Critiche e recriminazioni per una par condicio difficile da rispettare
La promozione è una tappa cruciale nel processo di genesi e distribuzione della propria musica, ed è trasversale a tutti i generi esistenti sul pianeta. Il grande affollamento attuale di artisti ha portato la proposta musicale a crescere vertiginosamente, aumentando quindi la possibilità di scelta da parte dell’ascoltatore, sempre più libero e incondizionato.
Apparire, da sempre ma soprattutto oggigiorno, è fondamentale, in quanto permette di fare un passo avanti in una riga infinita.

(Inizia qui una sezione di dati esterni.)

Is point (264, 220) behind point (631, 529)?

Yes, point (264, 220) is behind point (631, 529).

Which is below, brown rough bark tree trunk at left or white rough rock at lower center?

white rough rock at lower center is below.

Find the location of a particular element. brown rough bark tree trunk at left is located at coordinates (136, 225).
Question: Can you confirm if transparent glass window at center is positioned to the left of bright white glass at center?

Rende visibili, contraddistinti e caratteristici, insomma disallinea rispetto alla massa. Al contrario di anni fa, adesso la promozione di un lavoro musicale presenta una quantità di vie molto più ampia: ai classici media come tv e radio si sono aggiunti Youtube, i social network, i podcast, le piattaforme di streaming e mille altri mezzi di comunicazione.

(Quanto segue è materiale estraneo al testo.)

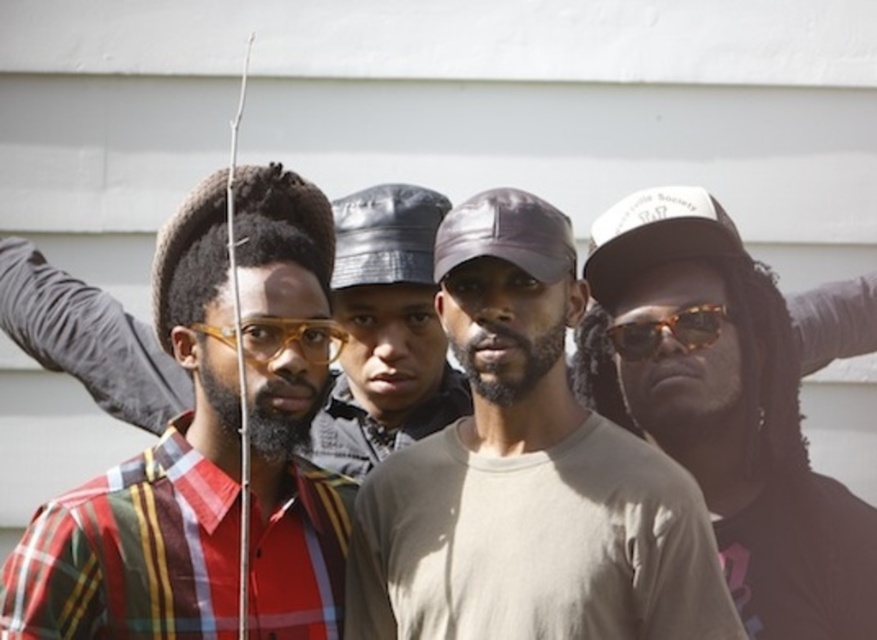 You are a photographer trying to capture a group photo of the matte gray cap at center and the matte black cap at center. Based on their positions, which cap should you focus on first if you want to ensure both are in the frame without moving the camera?

The matte gray cap at center is located below the matte black cap at center, so you should focus on the matte black cap at center first to ensure both are in the frame without moving the camera.

You are a photographer taking a group photo of the four people. You notice the white matte baseball cap at center and the matte black baseball cap at center. Which cap should you adjust to ensure both are clearly visible in the photo?

The white matte baseball cap at center is further to the viewer than the matte black baseball cap at center, so you should adjust the matte black baseball cap at center to ensure both are clearly visible in the photo.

Alcune sfere musicali (come il pop, ad esempio) rimangono molto affezionati a vetrine old-style come passaggi radiofonici o apparizioni televisive: strade che invece sono molto meno inclini ad altri generi, come il rap che, forte della sua popolarità tra i giovani, mette le fondamenta della sua distribuzione su Instagram e Tik Tok.
L’appeal in TV dei rapper |
Recente e significativo il caso Tim Music Awards, l’evento musicale “celebrativo” che la RAI trasmette in diretta dall’Arena di Verona sotto forma di due serate ricche di artisti che vantano certificazioni di vendita (qui i dettagli). Fra i mille cantanti amatissimi dal pubblico e destinatari di scroscianti applausi ecco Rhove, Paky e Guè, artisti malaccolti nonostante gli effettivi numeri che li hanno portati sul palco. Tantissime le critiche riguardanti le scarse capacità live, linguaggi controversi e outfit fuori luogo. Insomma, a detta del pubblico si tratta di un vero e proprio autogol della direzione artistica della Rai, tempestata di commenti negativi.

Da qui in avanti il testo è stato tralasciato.